For LLM-as-judge scoring, the judge model itself is part of the trusted base. Pin it explicitly and run it in its own isolated path:

@scorer
def judge_with_pinned_model(question, answer):
    response = judge_client.complete(
        model="claude-opus-4-7@2026-04-15",
        system=read_signed_file("scorer-prompts/v3-signed.txt"),
        messages=[{"role": "user", "content": format_q_a(question, answer)}],
        max_tokens=512,
    )
    return parse_grade(response)

Sign the scorer prompt files; verify on load.
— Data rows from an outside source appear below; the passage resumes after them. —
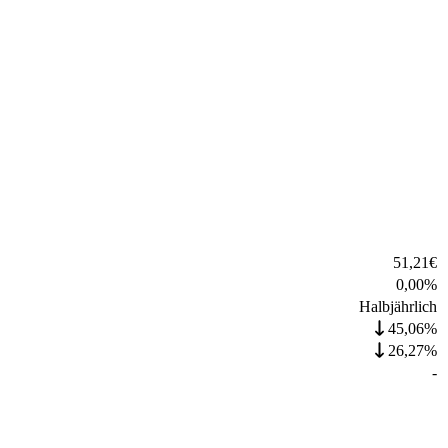
51,21
€
0,00
%
Halbjährlich
45,06%
26,27%
-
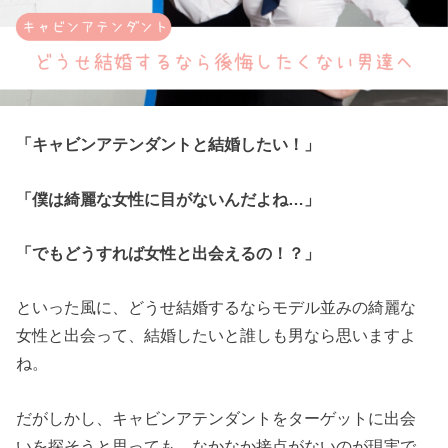
「キャビンアテンダントと結婚したい！」
「僕は綺麗な女性に目がないんだよね…」
「でもどうすれば女性と出会えるの！？」
といった風に、どうせ結婚するならモデル並みの綺麗な
女性と出会って、結婚したいと誰しも男なら思いますよ
ね。
だがしかし、キャビンアテンダントをターゲットに出会
いを探そうと思っても、なかなか接点がないのが現実で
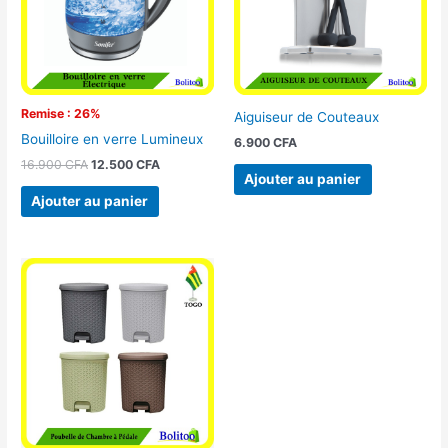
Remise : 26%
Aiguiseur de Couteaux
Bouilloire en verre Lumineux
6.900
CFA
16.900
CFA
12.500
CFA
Ajouter au panier
Ajouter au panier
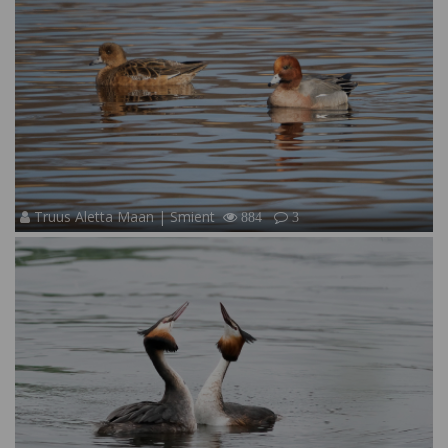
Truus Aletta Maan | Smient
884
3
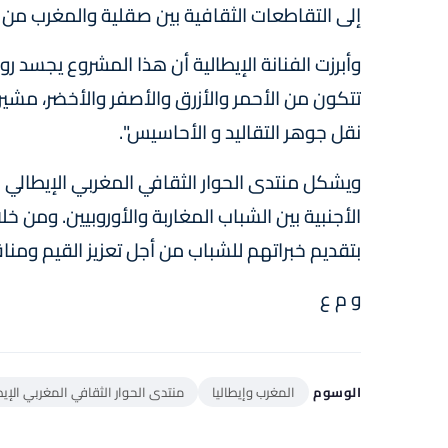
إلى التقاطعات الثقافية بين صقلية والمغرب من 
وأبرزت الفنانة الإيطالية أن هذا المشروع يجسد 
تتكون من الأحمر والأزرق والأصفر والأخضر، مشير
نقل جوهر التقاليد و الأحاسيس".
ويشكل منتدى الحوار الثقافي المغربي الإيطالي 
الأجنبية بين الشباب المغاربة والأوروبيين. ومن خ
بتقديم خبراتهم للشباب من أجل تعزيز القيم ومناق
و م ع
الوسوم
المغرب وإيطاليا
منتدى الحوار الثقافي المغربي الإي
A subtle insider attack is to tweak the scorer prompt to be more lenient — signing forces the change to leave a git trail.

Step 7 — Audit and detection

audit_signals:
  - sandbox_egress_policy_violations  # alert on >0
  - eval_runs_without_signed_log      # alert on >0
  - dataset_loaded_without_revision_pin
  - candidate_model_attempting_subprocess_outside_sandbox
  - judge_prompt_unsigned
  - eval_result_modified_post_signing

The last two are the insider-tampering tripwires; the first four catch external compromise.

Expected Behaviour

Signal	Before hardening	After hardening
`trust_remote_code=True` in eval	Allowed; arbitrary loader code runs	Refused at preflight
Agent task escapes via `os.system`	Runs on host	Contained to ephemeral sandbox
Eval log altered post-run	Silent	Signature verification fails
Runner credentials usable post-run	Yes	OIDC token expired ≤5min after
Web access from non-allowlisted FQDN	Allowed	403 at proxy
Score-prompt edit for leniency	No trace	Git diff + signature failure

# Verify a signed eval log:
sigstore verify identity \
  --bundle results/eval.sig \
  --cert-identity 'https://github.com/example/eval-runner/.github/workflows/eval.yml@refs/heads/main' \
  --cert-oidc-issuer https://token.actions.githubusercontent.com \
  results/eval.json

Trade-offs

Aspect	Benefit	Cost	Mitigation
Strict sandbox network policy	Eliminates exfil	Some web-using tasks need explicit allowlist	Per-task allowlist registry; review quarterly
Pinned dataset revisions	Reproducibility + integrity	Dataset updates need re-vet	Monthly review cadence; auto-PR on upstream changes
Signed scorer prompts	Tamper-evident	More cumbersome iteration	Use ephemeral signing keys for dev branch
OIDC short-lived runner creds	No long-lived secrets to leak	Slight runner setup complexity	Reuse standard CI federation patterns
Sandbox CPU/mem limits	Predictable runner cost	Some genuinely heavy tasks need overrides	Per-task budget profile; on-call review for new asks

Failure Modes

Failure	Symptom	Detection	Recovery
Sandbox image bitrot	Container start fails after upstream tag move	Daily preflight `docker run --rm sandbox:tag /bin/true`	Pin by digest; auto-PR on rebuild
Egress proxy blocks legit task	Task fails partway, partial scores	Eval log shows 403 on URL	Add to allowlist; rerun; mark previous result invalidated
Signing key compromise	Trust boundary collapsed	Cosign rekor log shows signatures from unexpected identity	Revoke key, re-sign all in-flight results, audit Rekor
Insider tampering with raw `.eval`	Detected on signature verify	CI post-run verify step	Replay run; investigate writer; rotate runner
Judge prompt drift	Subtle metric shifts	Diff alert against signed baseline	Roll back to prior prompt; investigate change author

When to Consider a Managed Alternative

AISI-supported managed Inspect runs and HuggingFace’s evaluation services bake in many sandboxing defaults.
Internal red-team / capability evals at frontier scale (GAIA, METR uplift suites) typically require self-hosted custom infra; the patterns here apply directly.